IDEMSInternational / R-Instat

A statistics software package powered by R
http://r-instat.org/
GNU General Public License v3.0
38 stars 102 forks source link

Adding IPUMS data into R-Instat partly for Zambia conference? #5617

Open rdstern opened 4 years ago

rdstern commented 4 years ago

Here is the IPUMS home page: image

They are at many ISI conferences, promoting the use of "their" data. In preparation for our possible attendance and papers at this conference I downloaded the latest Zambia census, which is 2010. Could be interesting to analyse in 2020, because that is presumably when they will do their next census. So showing some analyses of 2010 could start users discussing change.

Here is the download page for me: image

So, I downloaded 118 variables from the 10% sample and found it has 1.3 million records. Our "ordinary" File > Open Data file actually works on the downloaded dat file, but loads it into a single variable!
I also downloaded the dat file, then the R file, which is very short, then the xml ddi file.
Here is my adaptation of their R file for R-Instat:

# NOTE: To load data, you must download both the extract's data and the DDI
# and also set the working directory to the folder with these files (or change the path below).

if (!require("ipumsr")) stop("Reading IPUMS data into R requires the ipumsr package.
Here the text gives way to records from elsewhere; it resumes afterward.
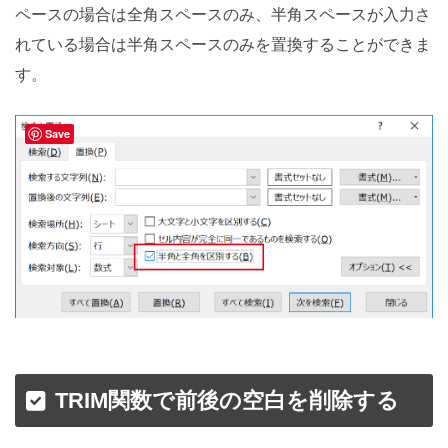
ペースの場合は全角スペースのみ、半角スペースが入力さ
れている場合は半角スペースのみを置換することができま
す。
Save
TRIM関数で前後の空白を削除する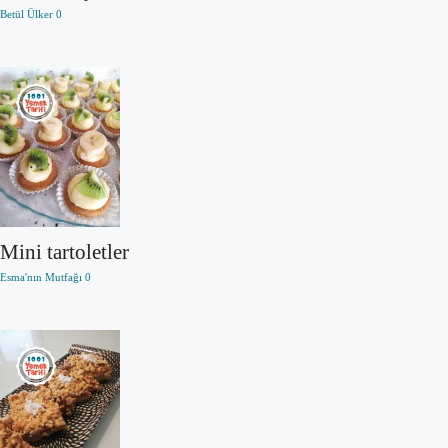
Betül Ülker
0
Mini tartoletler
Esma'nın Mutfağı
0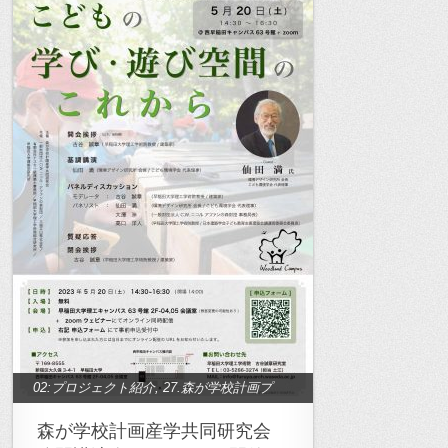
02:プロジェクト紹介
,
27.森が学校計画プ
ロジェクト
森が学校計画産学共同研究会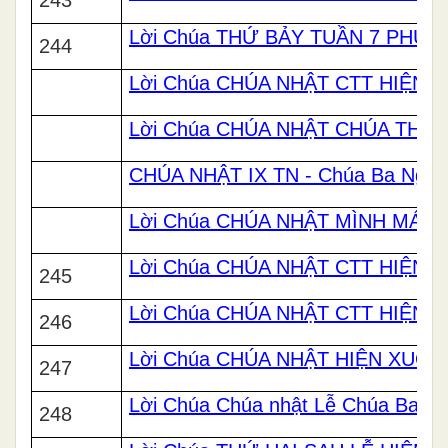
Lời Chúa THỨ BẢY TUẦN 7 PHỤC
244
Lời Chúa CHÚA NHẬT CTT HIỆN
Lời Chúa CHÚA NHẬT CHÚA THĂN
CHÚA NHẬT IX TN - Chúa Ba Ngôi
Lời Chúa CHÚA NHẬT MÌNH MÁU 
Lời Chúa CHÚA NHẬT CTT HIỆN
245
Lời Chúa CHÚA NHẬT CTT HIỆN
246
Lời Chúa CHÚA NHẬT HIỆN XUỐN
247
Lời Chúa Chúa nhật Lễ Chúa Ba Ng
248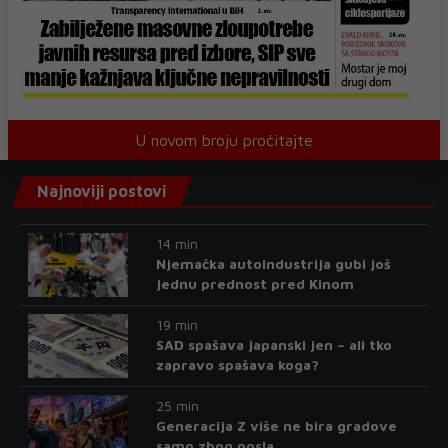
U novom broju pročitajte
Najnoviji postovi
14 min
Njemačka autoindustrija gubi još
jednu prednost pred Kinom
19 min
SAD spašava japanski jen – ali tko
zapravo spašava koga?
25 min
Generacija Z više ne bira gradove
samo zbog posla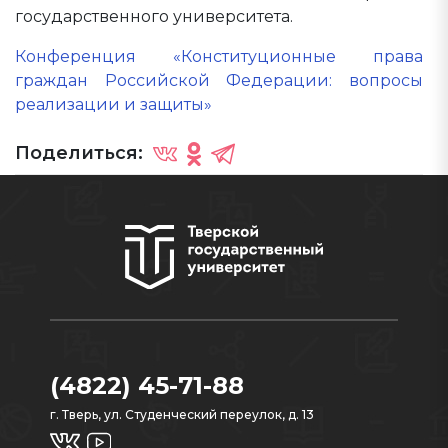
государственного университета.
Конференция «Конституционные права
граждан Российской Федерации: вопросы
реализации и защиты»
Поделиться:
(4822) 45-71-88
г. Тверь, ул. Студенческий переулок, д. 13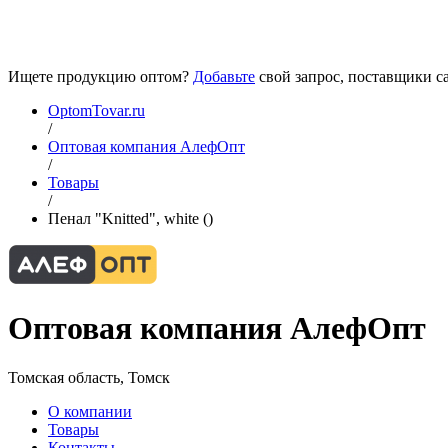
Ищете продукцию оптом?
Добавьте
свой запрос, поставщики са
OptomTovar.ru
/
Оптовая компания АлефОпт
/
Товары
/
Пенал "Knitted", white ()
Оптовая компания АлефОпт
Томская область, Томск
О компании
Товары
Контакты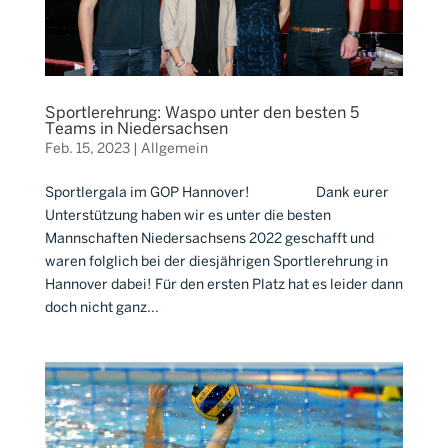
Sportlerehrung: Waspo unter den besten 5
Teams in Niedersachsen
Feb. 15, 2023
|
Allgemein
Sportlergala im GOP Hannover! ⠀⠀⠀⠀⠀⠀ Dank eurer
Unterstützung haben wir es unter die besten
Mannschaften Niedersachsens 2022 geschafft und
waren folglich bei der diesjährigen Sportlerehrung in
Hannover dabei! Für den ersten Platz hat es leider dann
doch nicht ganz...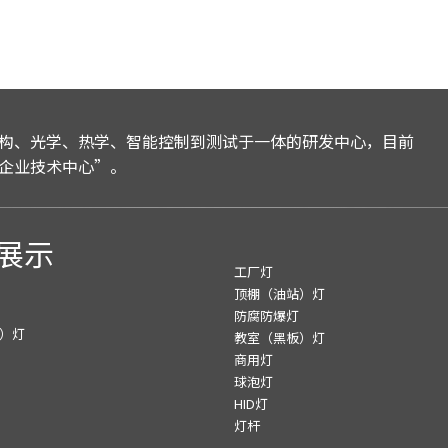
构、光学、热学、智能控制到测试于一体的研发中心，目前
企业技术中心”。
展示
工厂灯
顶棚（油站）灯
防腐防爆灯
）灯
教室（黑板）灯
商用灯
球泡灯
HID灯
灯杆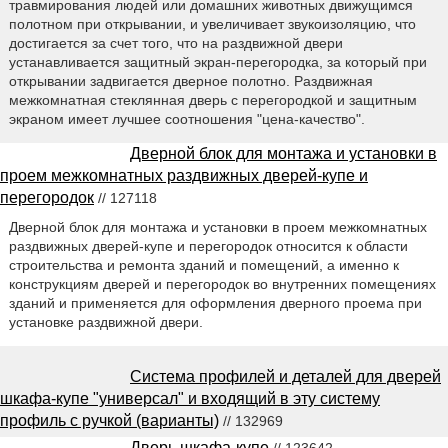
травмирования людей или домашних животных движущимся
полотном при открывании, и увеличивает звукоизоляцию, что
достигается за счет того, что на раздвижной двери
устанавливается защитный экран-перегородка, за который при
открывании задвигается дверное полотно. Раздвижная
межкомнатная стеклянная дверь с перегородкой и защитным
экраном имеет лучшее соотношения "цена-качество".
Дверной блок для монтажа и установки в
проем межкомнатных раздвижных дверей-купе и
перегородок
// 127118
Дверной блок для монтажа и установки в проем межкомнатных
раздвижных дверей-купе и перегородок относится к области
строительства и ремонта зданий и помещений, а именно к
конструкциям дверей и перегородок во внутренних помещениях
зданий и применяется для оформления дверного проема при
установке раздвижной двери.
Система профилей и деталей для дверей
шкафа-купе "универсал" и входящий в эту систему
профиль с ручкой (варианты)
// 132969
Дверь шкафа-купе
// 123642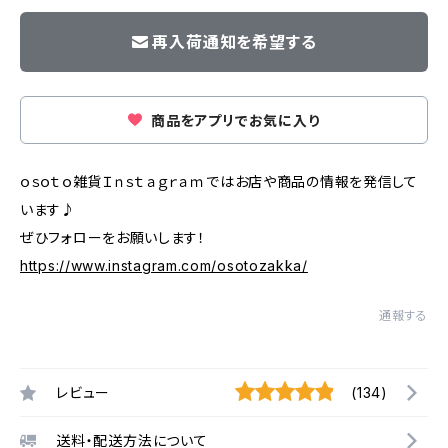
再入荷通知を希望する
商品をアプリでお気に入り
ｏｓｏｔｏ雑貨Ｉｎｓｔａｇｒａｍではお店や商品の情報を発信して
います♪
ぜひフォローをお願いします！
https://www.instagram.com/osotozakka/
通報する
レビュー
(134)
送料・配送方法について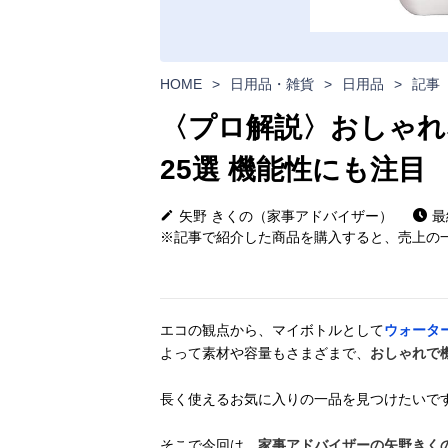
HOME
>
日用品・雑貨
>
日用品
>
記事
〈プロ解説〉おしゃれ
25選 機能性にも注目
矢野 きくの（家事アドバイザー）
最
※記事で紹介した商品を購入すると、売上の一
エコの観点から、マイボトルとして
ウォータ
よって素材や容量もさまざまで、
おしゃれで
長く使えるお気に入りの一品を見つけたいで
そこで今回は、
家事アドバイザーの矢野きく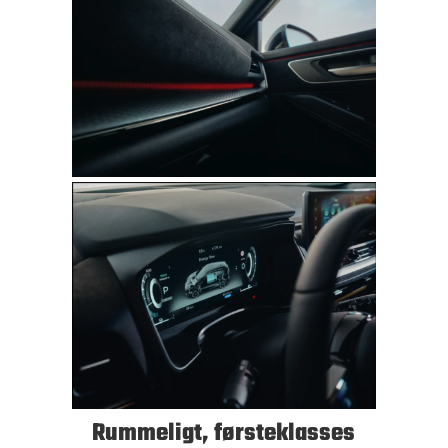
Rummeligt, førsteklasses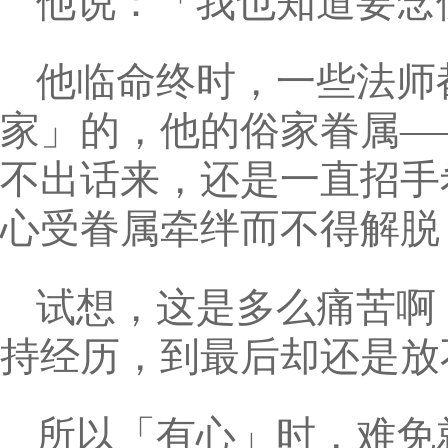
他说：「我也知道要念
他临命终时，一些法师
家」的，他的俗家眷属—
不出话来，还是一直招手
心受眷属牵绊而不得解脱
试想，这是多么痛苦啊
持经历，到最后却还是放
所以「有心」时，难免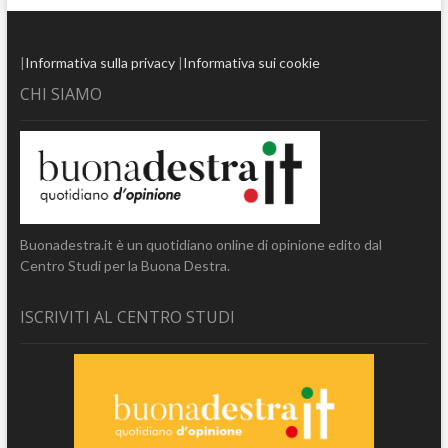
|
Informativa sulla privacy
|
Informativa sui cookie
CHI SIAMO
Buonadestra.it è un quotidiano online di opinione edito dal
Centro Studi per la Buona Destra.
ISCRIVITI AL CENTRO STUDI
It can be installed using the following command: install.packages('ipumsr')")

zambia <-ipumsr:: ipums_example("C:/Users/RogerStern/Dropbox (SSD)/R-Instat Library Datasets/IPUMS")
ddi <- ipumsr::read_ipums_ddi("C:/Users/RogerStern/Dropbox (SSD)/R-Instat Library Datasets/IPUMS/ipumsi_00007.xml")
data <- ipumsr::read_ipums_micro(ddi)
data_book$import_data(data_tables=list(data=data))

I installed the ipumsr package (from within R-Instat) and ran this in the R-Instat script window. It worked - rather to my surprise.

It actually works very well in that the data all come in as numeric, but they are labelled and so the labels attach automatically when you make them into factors.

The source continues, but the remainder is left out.